My own lifemyth is simple: others just won’t get the joke. They see me as prickly, odd, challenging, cerebral, deliberately difficult. I am absolutely sure that my mother in the sky loves me, but everyone else, I suspect, finds me to be rather a pill.
This isn’t helped by a society where attention spans get shorter and shorter, leaving people to fall back on fundamental beliefs rather than being like Shaw’s tailor. While I know that my queer heart has the obligation to hold open space for growth, healing and transformation, the reflection of so many people refusing to open heart and mind, stubbornly unwilling to question their own assumptions, feels like a daily battering. To them, I am a phobogenic object.
Can I ever be ready for someone to be nice to me (2001)? How much do I have to stay defended with the habits I learned early and how much can I be vulnerable, letting people see me, trusting that they will be gracious and respectful?

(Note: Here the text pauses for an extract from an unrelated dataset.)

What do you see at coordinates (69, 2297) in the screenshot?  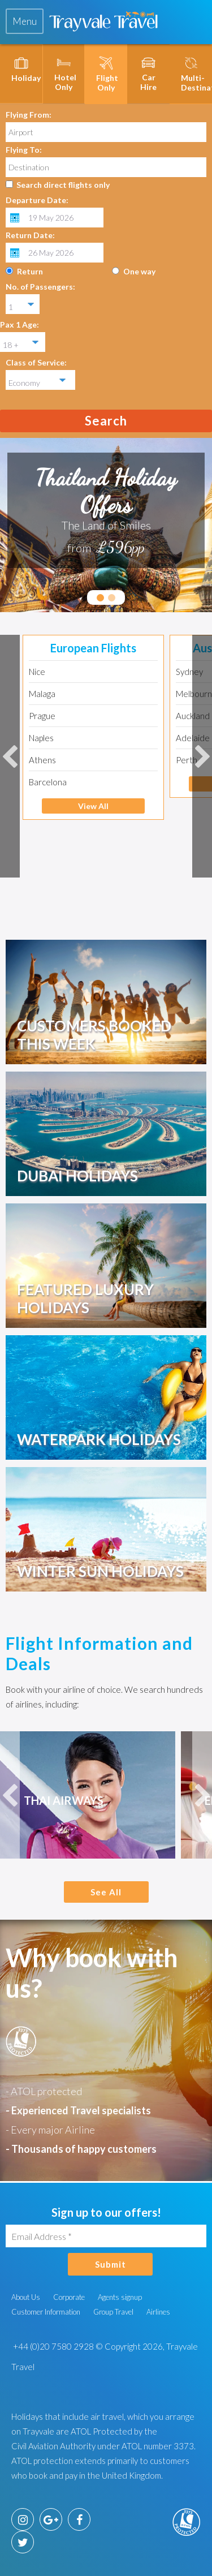 I see `Corporate` at bounding box center [69, 2297].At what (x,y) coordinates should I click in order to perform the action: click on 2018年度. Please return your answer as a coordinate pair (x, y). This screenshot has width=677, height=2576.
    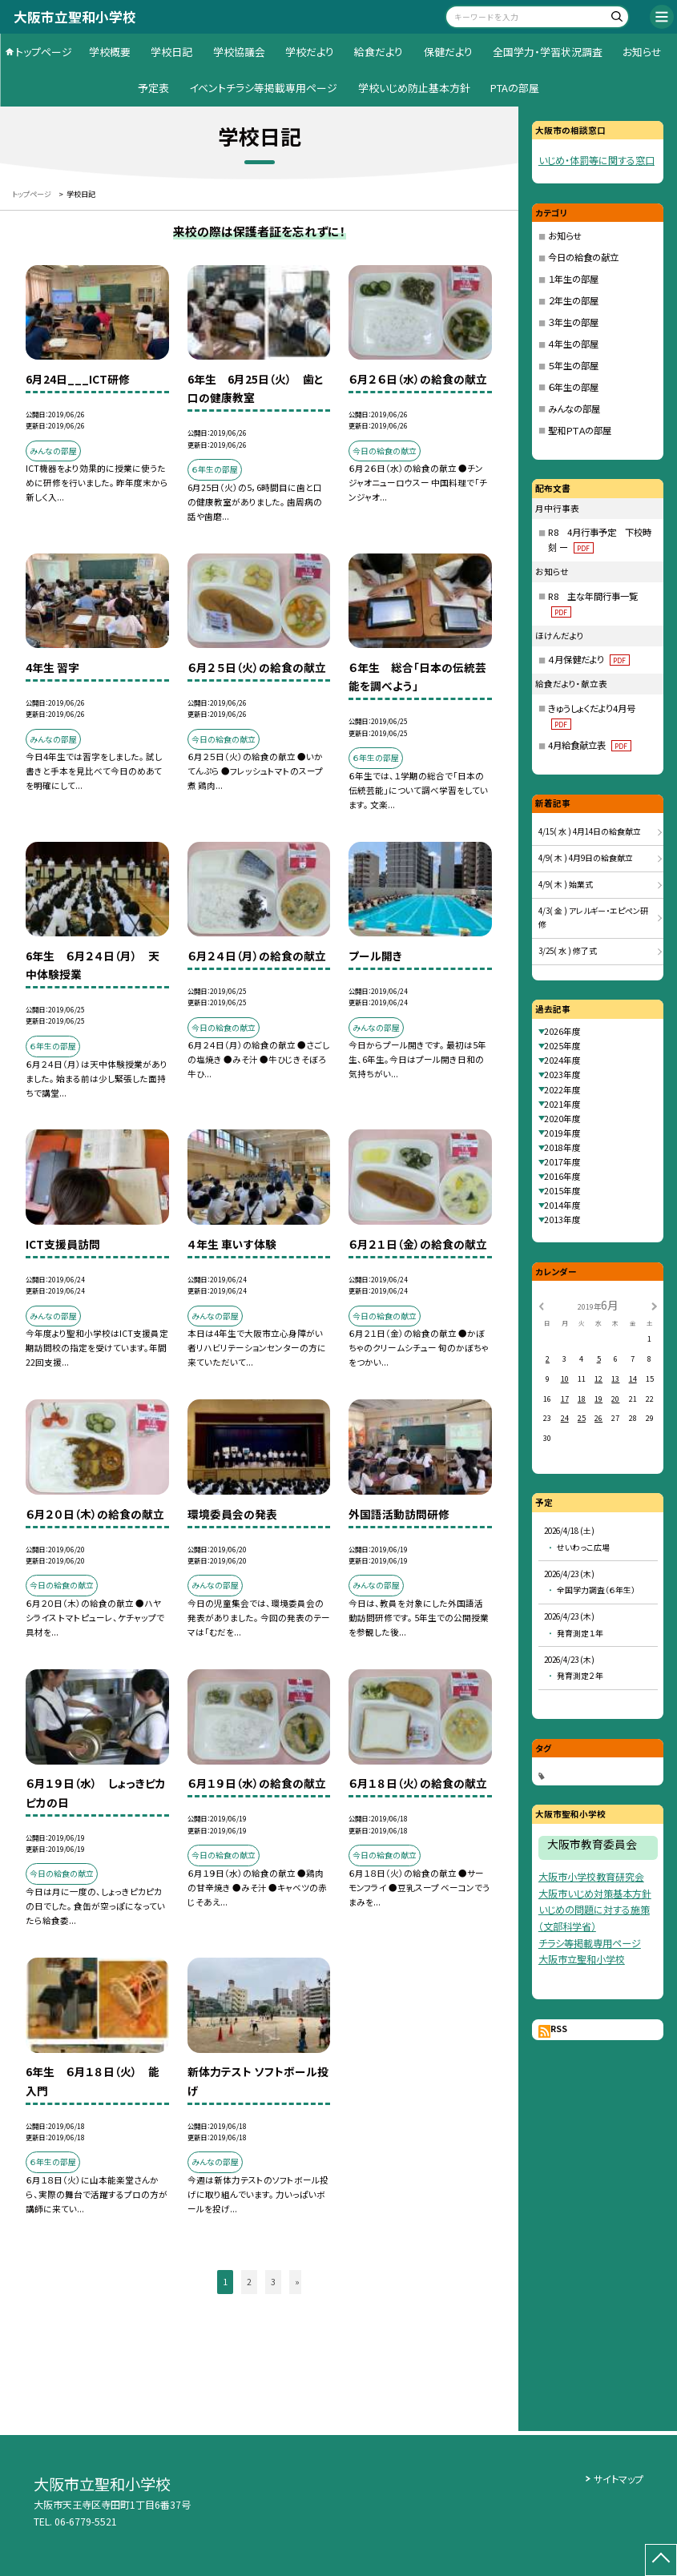
    Looking at the image, I should click on (562, 1147).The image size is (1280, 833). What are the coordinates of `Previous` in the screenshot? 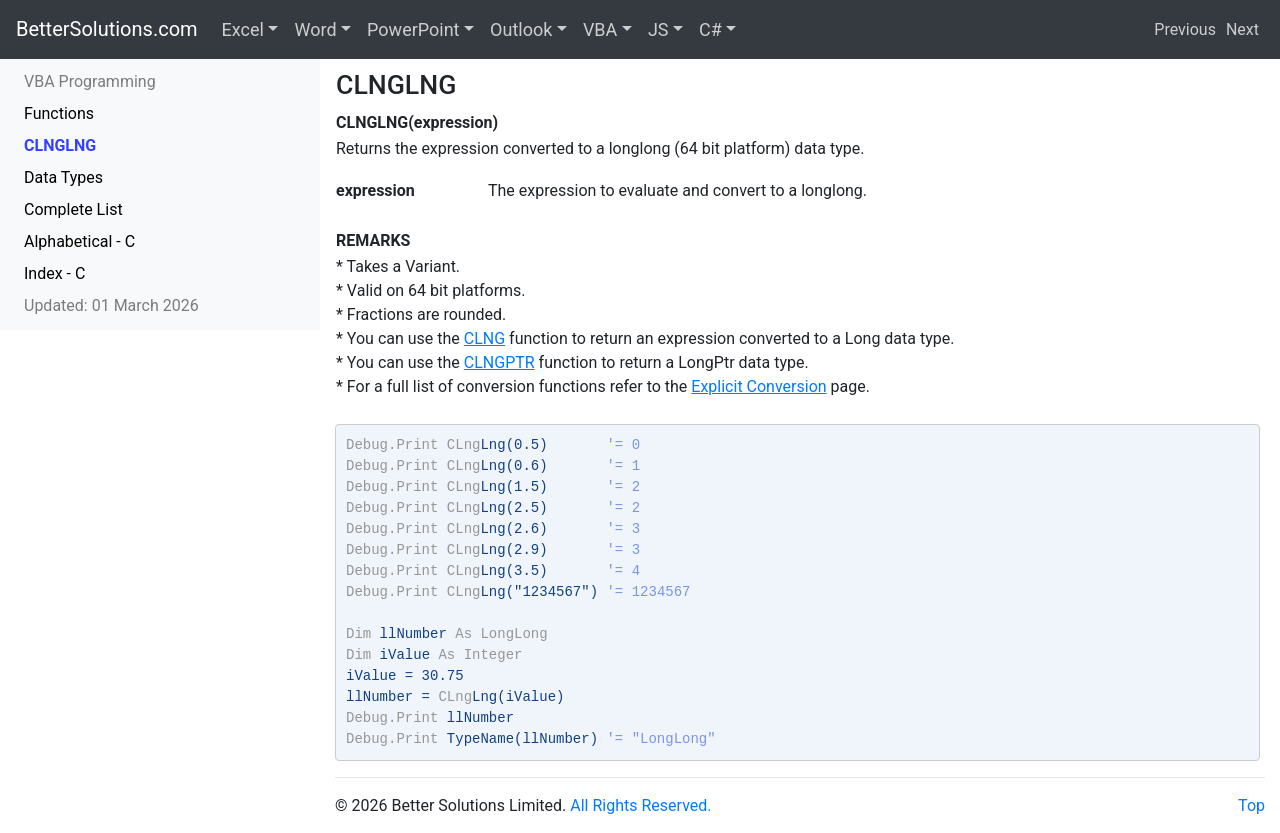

Love, love, love. And, in the end, the love you take is equal to the love you make.
Or is it? Today, when I got a bit of help, finally with incentive to pick up the trash in this basement, having the new chair brought in from the car and assembled, feeling released as it embraces me in a way the old stool never could, my guard drops. Last nights dreams come back to me, waking up in terror as my mother demands service, complaining and narcissistic, and I the ache sweeps over me. Where is the aesthetic toughness I believe I need to survive at all?
Where does affirmation come from? When it arrives, how can we be ready to engage & accept it, rather than just ducking down to stay safe from the kinds of burns we have gotten in the past, just trying to repeat what we can already accept?
To really open to affirmation is to be vulnerable, vulnerable not just to the nice, good and expected, but also the challenging & surprising and even the acting out of the fears & chosen limits of others.
Where, then, is the love we can embrace & trust?